Credit Bureaus Questions
Generally a credit bureau is a company that stores your credit information that the credit bureau has collected from your creditors. Your creditors normally have a relationship with one or several credit bureau systems that allow your creditors to regularly contribute your credit information to credit bureaus, usually on a monthly reporting schedule. Credit bureaus are then able to sell the credit information in their files back to your creditors or to other companies and users who are permitted by law to obtain your credit information.
What is a credit reporting company?
Generally a credit reporting company is a credit bureau or a similar company that sells credit report information to companies and users permitted by law to obtain credit information. However, not all credit reporting companies are credit bureaus who store credit information. Some credit reporting companies buy credit information from credit bureaus and resell the information to authorized users of credit reports. For example, a mortgage credit reporting company may buy credit report information from a credit bureau and resell the information to a mortgage lender.
Certainly your creditors keep track of your credit. For example, if you have an auto loan from a lender, the lender will keep track of your payments, how much you paid, when they received your payment, and if the payment was on time or late.
Such payment histories may also be provided to a credit bureau. In the US there are 3 national credit bureau systems that store the majority of your credit information – Experian, Equifax and Trans Union. Smaller independent credit bureaus normally belong to one of the 3 national credit bureau systems.

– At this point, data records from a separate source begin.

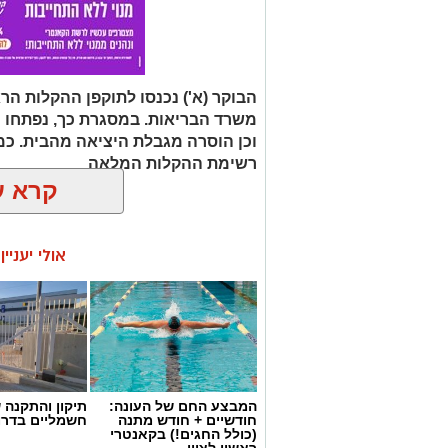
הבוקר (א') נכנסו לתוקפן ההקלות ה
וכן הוסרה מגבלת היציאה מהבית. כמו
רשימת ההקלות המלאה
קרא ע
אולי יעניי
המבצע החם של העונה:
תיקון והתקנה 
חודשיים + חודש מתנה
חשמליים בדרו
(כולל החגים!) בקאנטרי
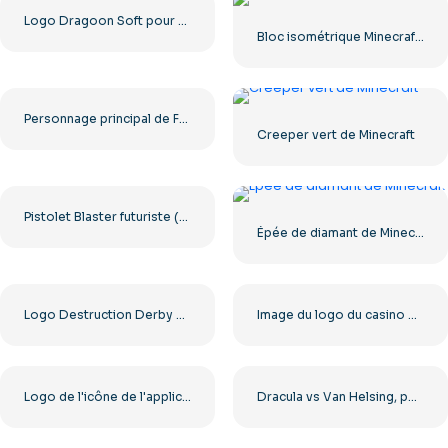
Logo Dragoon Soft pour machines à sous et casinos (PNG gratuit)
Bloc isométrique Minecraft TNT Red
Personnage principal de Fortnite debout, bras croisés – Téléchargement PNG gratuit
Creeper vert de Minecraft
Pistolet Blaster futuriste (rendu 3D) PNG gratuit
Épée de diamant de Minecraft
Logo Destruction Derby PS1 transparent au format PNG gratuit
Image du logo du casino et des machines à sous Pussy888 à télécharger gratuitement au format PNG
Logo de l'icône de l'application Alight Motion au format PNG gratuit
Dracula vs Van Helsing, personnage du jeu vidéo, illustration PNG gratuite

There are other places who keep track of your credit, notably Innovis, but such companies are not used broadly used at this time. Other places like Chexsystems keep track of bad checks written by consumers, but writing a bad check is not necessarily a credit transaction. Bad checks normally only appear on your credit report after they have been turned over to a collection agency for collecting, or after they have become an item of public record, such as a judjment.
We are not lawyers or attorneys so don't rely on us for legal advice. We try to answer your questions as a public service, but we do so based on our experience which is limited to credit reporting issues. If you want professional legal advice, you should engage a lawyer to help you with your credit report related questions.